* **What you have to do**: Ignoring every picture, transcribe the data in full as it stands.

* **Transcribed page contents**:
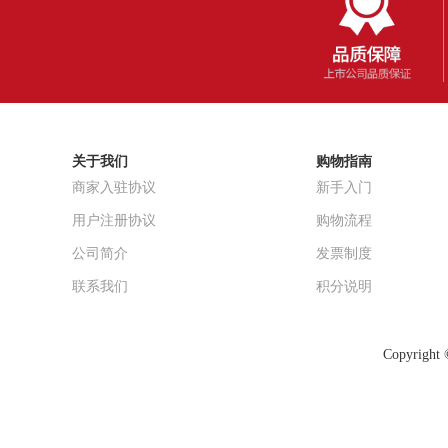
关于我们
购物指南
商家入驻协议
新手入门
用户注册协议
购物流程
公司简介
发票制度
联系我们
积分说明
Copyrig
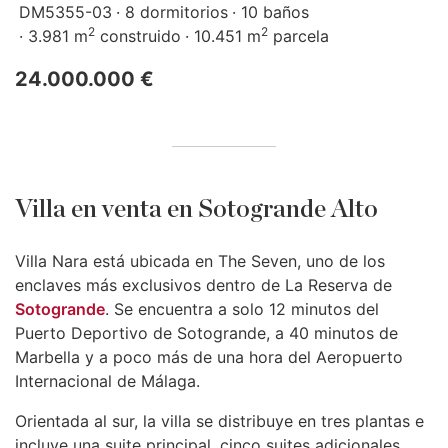
DM5355-03
8 dormitorios
10 baños
2
2
3.981 m
construido
10.451 m
parcela
24.000.000 €
Villa en venta en Sotogrande Alto
Villa Nara está ubicada en The Seven, uno de los
enclaves más exclusivos dentro de La Reserva de
Sotogrande
. Se encuentra a solo 12 minutos del
Puerto Deportivo de Sotogrande, a 40 minutos de
Marbella y a poco más de una hora del Aeropuerto
Internacional de Málaga.
Orientada al sur, la villa se distribuye en tres plantas e
incluye una suite principal, cinco suites adicionales,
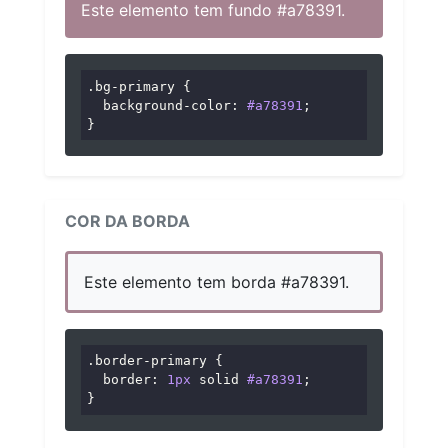
Este elemento tem fundo #a78391.
.bg-primary
 {

background-color
: 
#a78391
;

}
COR DA BORDA
Este elemento tem borda #a78391.
.border-primary
 {

border
: 
1px
 solid 
#a78391
;

}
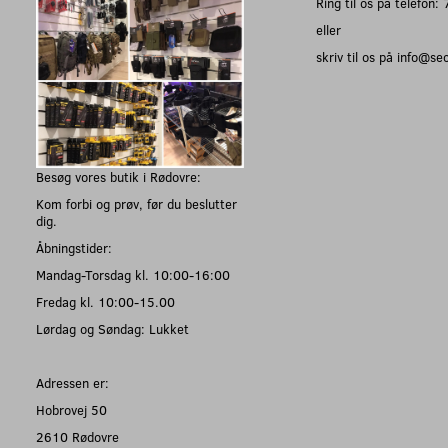
Ring til os på telefon
eller
skriv til os på info@s
Besøg vores butik i Rødovre:
Kom forbi og prøv, før du beslutter
dig.
Åbningstider:
Mandag-Torsdag kl. 10:00-16:00
Fredag kl. 10:00-15.00
Lørdag og Søndag: Lukket
Adressen er:
Hobrovej 50
2610 Rødovre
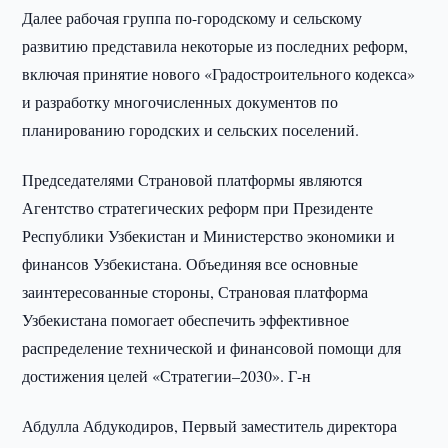
Далее рабочая группа по-городскому и сельскому
развитию представила некоторые из последних реформ,
включая принятие нового «Градостроительного кодекса»
и разработку многочисленных документов по
планированию городских и сельских поселений.
Председателями Страновой платформы являются
Агентство стратегических реформ при Президенте
Республики Узбекистан и Министерство экономики и
финансов Узбекистана. Объединяя все основные
заинтересованные стороны, Страновая платформа
Узбекистана помогает обеспечить эффективное
распределение технической и финансовой помощи для
достижения целей «Стратегии–2030». Г-н
Абдулла Абдукодиров, Первый заместитель директора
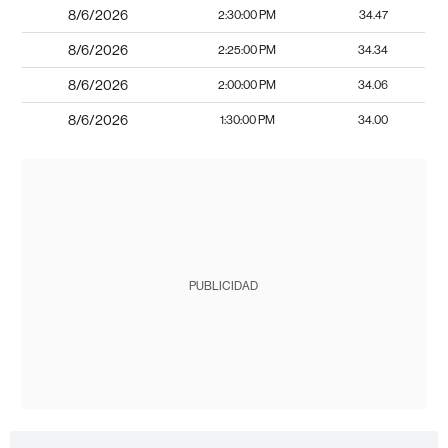
8/6/2026
2:30:00 PM
34.47
8/6/2026
2:25:00 PM
34.34
8/6/2026
2:00:00 PM
34.06
8/6/2026
1:30:00 PM
34.00
PUBLICIDAD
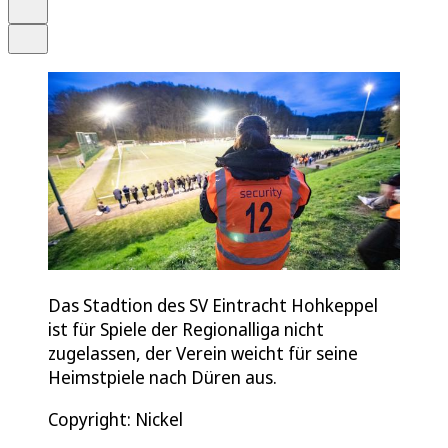
Drucken
Teilen
Das Stadtion des SV Eintracht Hohkeppel
ist für Spiele der Regionalliga nicht
zugelassen, der Verein weicht für seine
Heimstpiele nach Düren aus.
Copyright: Nickel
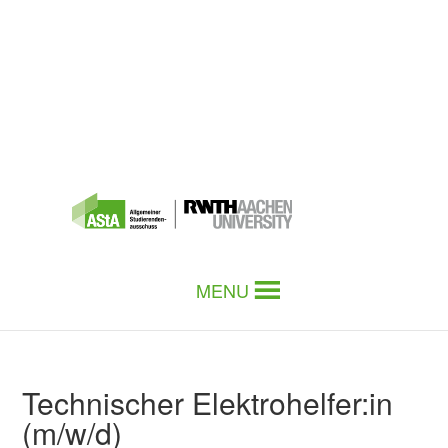
MENU
Technischer Elektrohelfer:in
(m/w/d)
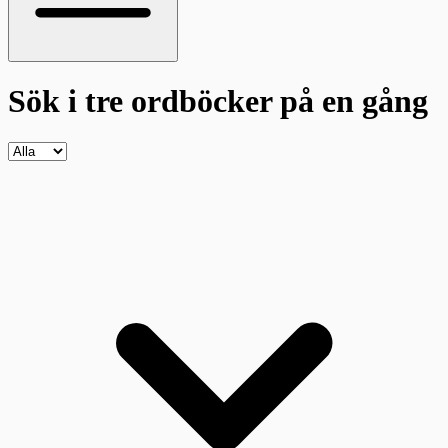
Sök i tre ordböcker
på en gång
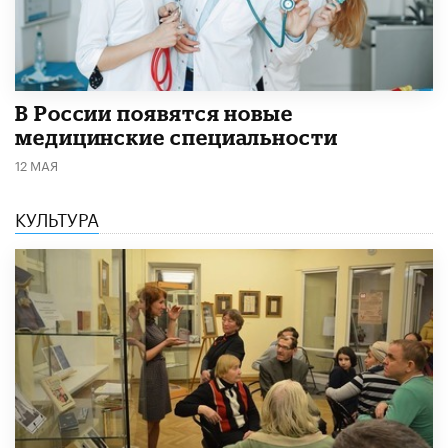
В России появятся новые
медицинские специальности
12 МАЯ
КУЛЬТУРА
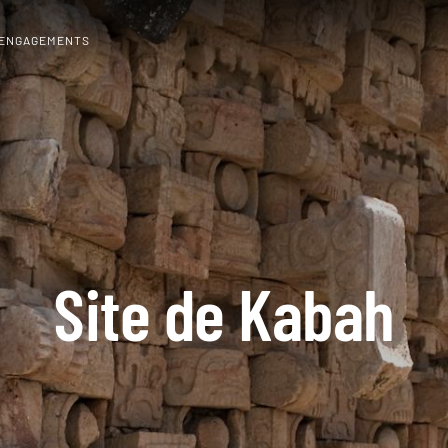
 ENGAGEMENTS
Site de Kabah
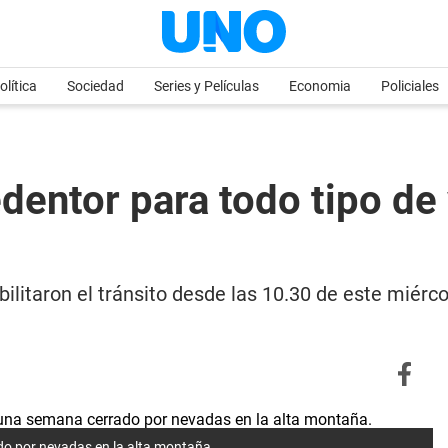
olítica
Sociedad
Series y Películas
Economia
Policiales
dentor para todo tipo de 
litaron el tránsito desde las 10.30 de este miércol
do por nevadas en la alta montaña.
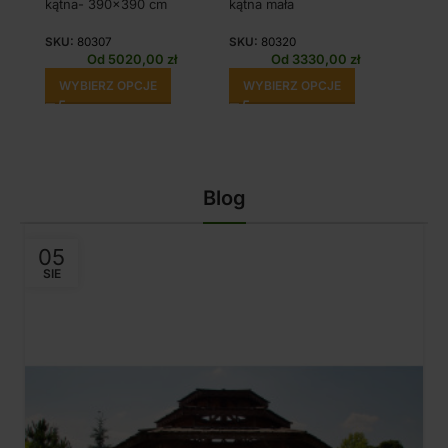
kątna- 390×390 cm
kątna mała
300×
SKU:
80307
SKU:
80320
SKU:
Od
5020,00
zł
Od
3330,00
zł
WYBIERZ OPCJE
WYBIERZ OPCJE
WY
Blog
05
SIE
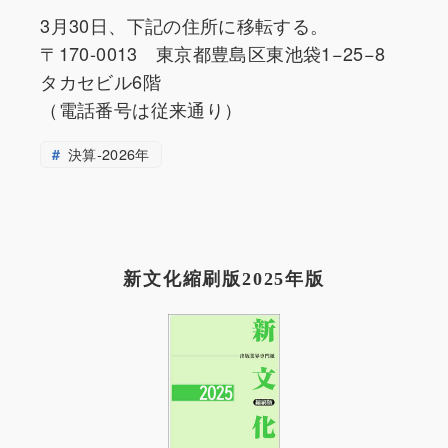
3月30日、下記の住所に移転する。
〒170-0013 東京都豊島区東池袋1−25−8
タカセビル6階
（電話番号は従来通り）
決算-2026年
新文化縮刷版2025年版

* **Exercise output**:
关于我们
购物指南
商家入驻协议
新手入门
用户注册协议
购物流程
公司简介
发票制度
联系我们
积分说明
Copyrig
DM5355-03
8 dormitorios
10 baños
2
2
3.981 m
construido
10.451 m
parcela
24.000.000 €
Villa en venta en Sotogrande Alto
Villa Nara está ubicada en The Seven, uno de los
enclaves más exclusivos dentro de La Reserva de
Sotogrande
. Se encuentra a solo 12 minutos del
Puerto Deportivo de Sotogrande, a 40 minutos de
Marbella y a poco más de una hora del Aeropuerto
Internacional de Málaga.
Orientada al sur, la villa se distribuye en tres plantas e
incluye una suite principal, cinco suites adicionales,
Este elemento tem fundo #a78391.
.bg-primary
 {

background-color
: 
#a78391
;

}
COR DA BORDA
Este elemento tem borda #a78391.
.border-primary
 {

border
: 
1px
 solid 
#a78391
;

}
Ring til os på telefon
eller
skriv til os på info@s
Besøg vores butik i Rødovre:
Kom forbi og prøv, før du beslutter
dig.
Åbningstider:
Mandag-Torsdag kl. 10:00-16:00
Fredag kl. 10:00-15.00
Lørdag og Søndag: Lukket
Adressen er:
Hobrovej 50
2610 Rødovre
Далее рабочая группа по-городскому и сельскому
развитию представила некоторые из последних реформ,
включая принятие нового «Градостроительного кодекса»
и разработку многочисленных документов по
планированию городских и сельских поселений.
Председателями Страновой платформы являются
Агентство стратегических реформ при Президенте
Республики Узбекистан и Министерство экономики и
финансов Узбекистана. Объединяя все основные
заинтересованные стороны, Страновая платформа
Узбекистана помогает обеспечить эффективное
распределение технической и финансовой помощи для
достижения целей «Стратегии–2030». Г-н
Абдулла Абдукодиров, Первый заместитель директора
8/6/2026
2:30:00 PM
34.47
8/6/2026
2:25:00 PM
34.34
8/6/2026
2:00:00 PM
34.06
8/6/2026
1:30:00 PM
34.00
PUBLICIDAD
Drucken
Teilen
Das Stadtion des SV Eintracht Hohkeppel
ist für Spiele der Regionalliga nicht
zugelassen, der Verein weicht für seine
Heimstpiele nach Düren aus.
Copyright: Nickel
MENU
Technischer Elektrohelfer:in
(m/w/d)
Sök i tre ordböcker
på en gång
В России появятся новые
медицинские специальности
12 МАЯ
КУЛЬТУРА
 ENGAGEMENTS
Site de Kabah
olítica
Sociedad
Series y Películas
Economia
Policiales
dentor para todo tipo de 
litaron el tránsito desde las 10.30 de este miércol
do por nevadas en la alta montaña.
kątna- 390×390 cm
kątna mała
300×
SKU:
80307
SKU:
80320
SKU:
Od
5020,00
zł
Od
3330,00
zł
WYBIERZ OPCJE
WYBIERZ OPCJE
WY
Blog
05
SIE
3月30日、下記の住所に移転する。
〒170-0013 東京都豊島区東池袋1−25−8
タカセビル6階
（電話番号は従来通り）
決算-2026年
新文化縮刷版2025年版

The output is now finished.